瓶詰の在りし日 瓶詰めの飴を貰った。
形だけの窓から差し込む陽光が影を瓶の形に歪ませ、その中に水色の影をコロコロと落とす。鬼太郎は一粒だけ口に放り込み、机に頬を載せてそれを眺めていた。
何十年も昔、養父がまだサラリーマンとして働いていた頃。
毎朝行っちゃ嫌と駄々をこねる鬼太郎の為を思ってか休日出勤なるものと縁など無くなったと思っていたが、1度だけ水木が休日に家へ帰らなかった日があった。今思えば半ば無理やりねじ込まれた出張だったのだろう。あるいは遠方の顧客への別れの挨拶だったのか。
なんにせよ、水木は1度だけ連日家を空けた。
寝る時間を過ぎても水木は帰ってこない。ボォーン、ボォーン、という音を何度聞いたか。

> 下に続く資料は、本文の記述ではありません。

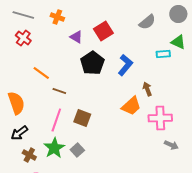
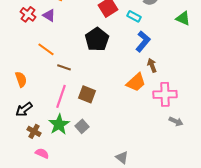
purple triangle: (76, 37) -> (49, 15), moved
cyan rectangle: (163, 54) -> (134, 16), moved, turned 32
blue L-shape: (125, 65) -> (143, 41), moved
orange semicircle: (16, 103) -> (21, 79), size x0.7

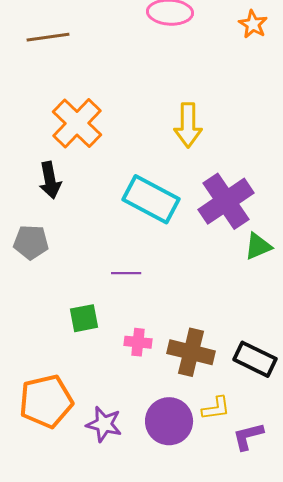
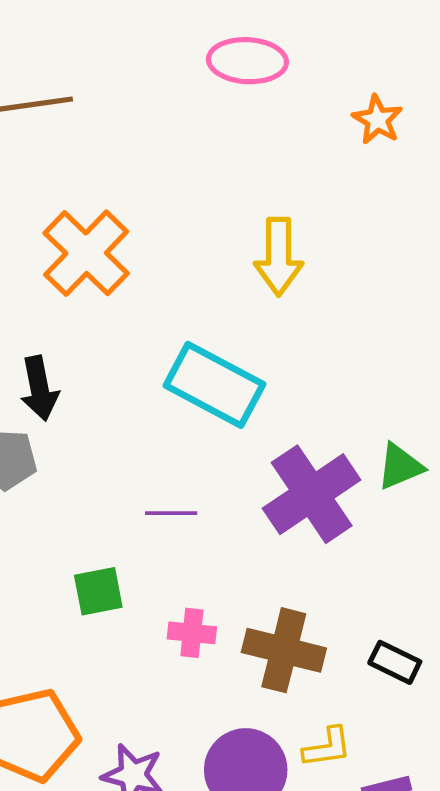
orange star: (253, 24) -> (377, 120), moved
black arrow: (50, 180) -> (39, 388), moved
purple cross: (226, 201) -> (312, 494), moved
black rectangle: (255, 359) -> (395, 662), size x0.7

段々不安になって泣いて泣いて、疲れてそのまま記憶が無いからきっと眠ってしまった。水木がいない夜などほとんどなかったし、なにより幼い鬼太郎なりに本能的な危機感というものをおぼえていたのかもしれない。
――見限られたのではないか、と。
漠然とした不安というものは1度顔を出せばジッと居座り続ける。
墓場で殺されそうになった時でさえこんなに悲しくなどなかったはずだ。何しろそんな情緒も育っていなければ水木という人間から与えられるものの一つだって知らなかったのだから。
結局水木は翌々日の深夜に帰宅した。
その間鬼太郎はと言えば起きて水木が居ないことを認知して泣き叫び疲れて眠るを繰り返していた。毎朝ぐずることを除けば鬼太郎は手のかからない子供であったものだから水木の母も疲れ果てていた最中の事だ。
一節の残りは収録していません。